RECURSION

def f(x):
    return x**2

f(4)

16

f(5)

25

f(-1)

1

f(1.2)

1.44

f("John")

---------------------------------------------------------------------------
TypeError                                 Traceback (most recent call last)
<ipython-input-9-4e27636d03a2> in <module>
----> 1 f("John")

<ipython-input-4-4261cf13ee74> in f(x)
      1 def f(x):
----> 2     return x**2

TypeError: unsupported operand type(s) for ** or pow(): 'str' and 'int'

# recursive solution to finding length
def length(xs):
    if xs == []:
        return 0
    else:
        return 1 + length(xs[1:])

length(['a','b',3])

3

#non-recursive length function
def length1(xs):
    result = 0
    for x in xs:
        result = result + 1
    return result

length1([1,2,3])

3

def factorial(n):
    if n < 0:
        return None
    elif n == 0:
        return 1
    else:
        return n*factorial(n-1)

print(factorial(20))

2432902008176640000

def sum_list_1(xs): # non-recursive
    result = 0
    for x in xs:
        result = result + x
    return result

sum_list_1([10,20,30])

60

def sum_list_2(xs): # recursive
    if xs == []:
        return 0
    else:
        return xs[0] + sum_list_2(xs[1:])

sum_list_2([10,20,30])

60

def max_list_1(xs):
    if xs == []:
        return None
    else:
        result = xs[0]
        for x in xs[1:]:
            if x > result:
                result = x
        return result

max_list_1([10,20,30])

30

def max_list_2(xs):
    if xs == []:
        return None
    elif len(xs) == 1:
        return xs[0]
    else:
        tail_max = max_list_2(xs[1:])
        if xs[0] > tail_max:
            return xs[0]
        else:
            return tail_max
        #max(xs[0], max_list_2(xs[1:]))

max_list_2([10,20,30])

30

max(10,20)

20

def fibonacci(n):
    # return the nth fibonacci number
    if n <= 0:
        return None
    elif n == 1:
        return 1
    elif n == 2:
        return 1
    else:
        return fibonacci(n-1) + fibonacci(n-2)
    # this solution has repeated calculations which can be avoided by being clever (-:

fibonacci(6)

8

for (x,y) in zip([1,2,3],['John','Alice','Bob','David']):
    print(x,y)

1 John
2 Alice
3 Bob

def zipp1(xs,ys):
    result = []
    if len(xs) < len(ys):
        for i in range(len(xs)):
            result.append((xs[i],ys[i]))
    else:
        for i in range(len(ys)):
            result.append((xs[i],ys[i]))
    return result  

zipp1([1,2,3,4,5],['John','Alice','Bob','David'])

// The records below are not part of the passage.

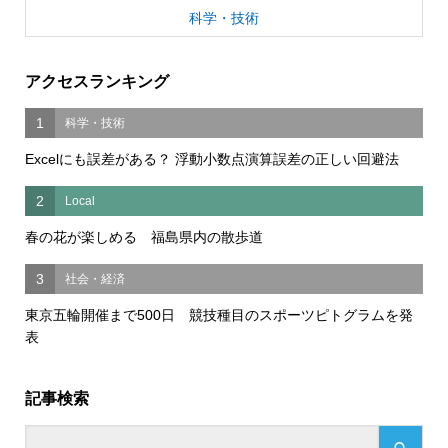
科学・技術
アクセスランキング
1
科学・技術
Excelにも誤差がある？ 浮動小数点演算誤差の正しい回避法
2
Local
春の花が楽しめる 福島県内の散歩道
3
社会・経済
東京五輪開催まで500日 競技種目のスポーツピトグラムを発
表
記事検索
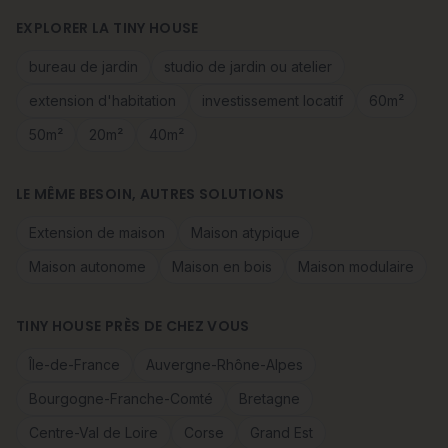
EXPLORER LA TINY HOUSE
bureau de jardin
studio de jardin ou atelier
extension d'habitation
investissement locatif
60m²
50m²
20m²
40m²
LE MÊME BESOIN, AUTRES SOLUTIONS
Extension de maison
Maison atypique
Maison autonome
Maison en bois
Maison modulaire
TINY HOUSE PRÈS DE CHEZ VOUS
Île-de-France
Auvergne-Rhône-Alpes
Bourgogne-Franche-Comté
Bretagne
Centre-Val de Loire
Corse
Grand Est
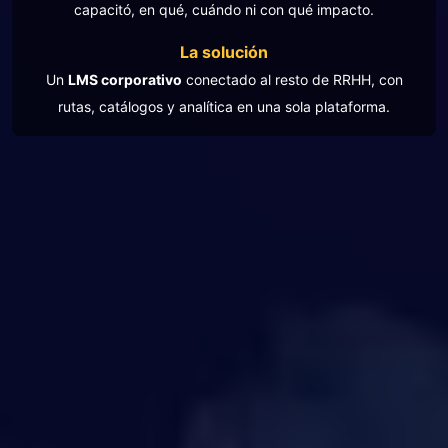
capacitó, en qué, cuándo ni con qué impacto.
La solución
Un
LMS corporativo
conectado al resto de RRHH, con
rutas, catálogos y analítica en una sola plataforma.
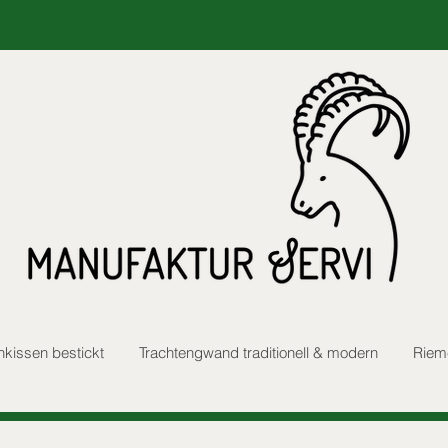
nkissen bestickt
Trachtengwand traditionell & modern
Rieme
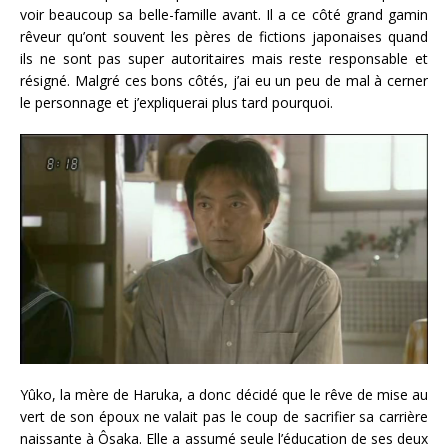
voir beaucoup sa belle-famille avant. Il a ce côté grand gamin
rêveur qu’ont souvent les pères de fictions japonaises quand
ils ne sont pas super autoritaires mais reste responsable et
résigné. Malgré ces bons côtés, j’ai eu un peu de mal à cerner
le personnage et j’expliquerai plus tard pourquoi.
Yûko, la mère de Haruka, a donc décidé que le rêve de mise au
vert de son époux ne valait pas le coup de sacrifier sa carrière
naissante à Ôsaka. Elle a assumé seule l’éducation de ses deux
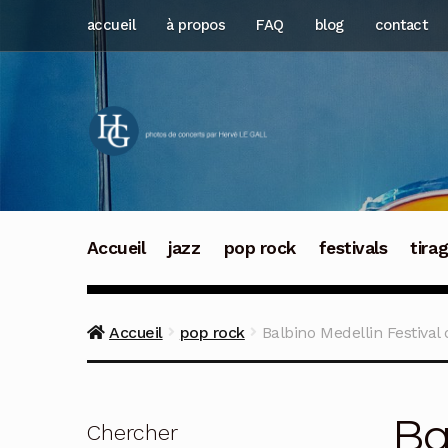
Aller
Aller
accueil
à propos
FAQ
blog
contact
à
au
la
contenu
navigation
Accueil
jazz
pop rock
festivals
tira
Accueil
pop rock
Balbino Medellin Festiva
Ba
Chercher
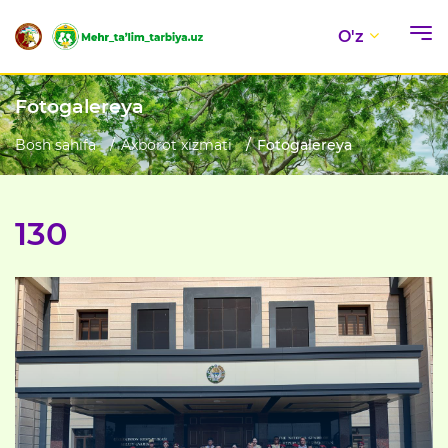
O'z
Fotogalereya
Bosh sahifa
Axborot xizmati
Fotogalereya
130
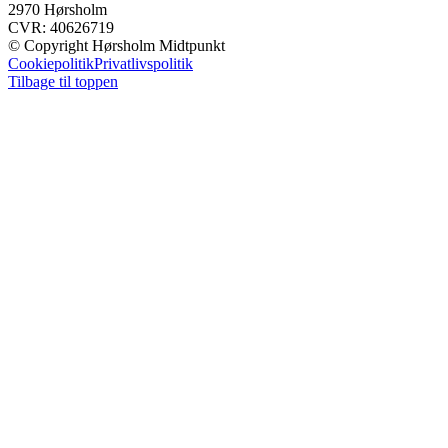
2970 Hørsholm
CVR: 40626719
© Copyright Hørsholm Midtpunkt
Cookiepolitik
Privatlivspolitik
Tilbage til toppen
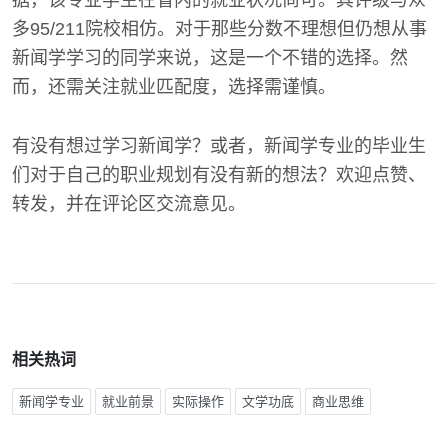
据，该专业学生在省内的就业状况尚可。其评级与众
多95/211院校相仿。对于那些分数不理想但仍想从事
新闻学学习的同学来说，这是一个不错的选择。然
而，还需关注就业匹配度，选择需谨慎。
有没有想过学习新闻学？或者，新闻学专业的毕业生
们对于自己的职业规划有没有新的想法？欢迎点赞、
转发，并在评论区交流意见。
相关热词
新闻学专业
就业前景
实际操作
文学功底
商业思维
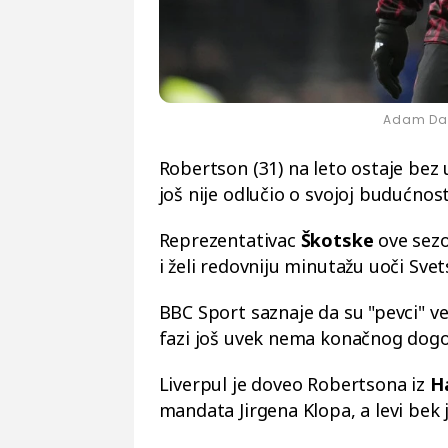
Adam Dav
Robertson (31) na leto ostaje bez
još nije odlučio o svojoj budućnost
Reprezentativac
Škotske
ove sezo
i želi redovniju minutažu uoči Sve
BBC Sport saznaje da su "pevci" ve
fazi još uvek nema konačnog dogo
Liverpul je doveo Robertsona iz
H
mandata Jirgena Klopa, a levi bek 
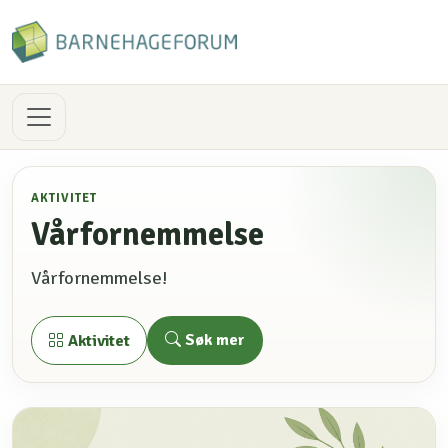
AKTIVITET
Vårfornemmelse
Vårfornemmelse!
Søk mer
Aktivitet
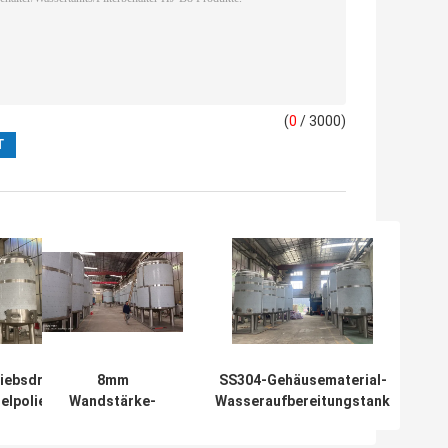
(
0
/ 3000)
iebsdruck 87
8mm
SS304-Gehäusematerial-
elpolierter
Wandstärke-
Wasseraufbereitungstank
tungstank für
Lagertank für
mit Hochglanzpolitur und
zifische
DN100
Edelstahl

[(1, 'John'), (2, 'Alice'), (3, 'Bob'), (4, 'David')]

def zipp2(xs,ys):
    if xs == [] or ys == []:
        return []
    else:
        return [(xs[0],ys[0])] + zipp2(xs[1:],ys[1:])

zipp2([1,2,3,4,5],['John','Alice','Bob','David'])

[(1, 'John'), (2, 'Alice'), (3, 'Bob'), (4, 'David')]

zipp2([2,3,4,5],['Alice','Bob','David'])

[(2, 'Alice'), (3, 'Bob'), (4, 'David')]

Quicksort

def partition(pivot,xs):
    small = []
    large = []
    for x in xs:
        if x <= pivot:
            small.append(x)
        else:
            large.append(x)
    return (small,large)

partition(20,[5,9,20,2,3,8,9,16])

([5, 9, 20, 2, 3, 8, 9, 16], [])

def quicksort(xs):
    if xs == []:
        return []
    else:
        pivot = xs[0]
        (small,large) = partition(pivot,xs[1:])
        return quicksort(small) + [pivot] + quicksort(large)

quicksort([5,9,20,2,3,8,9,16])

[2, 3, 5, 8, 9, 9, 16, 20]

average time complexity = O(n logn)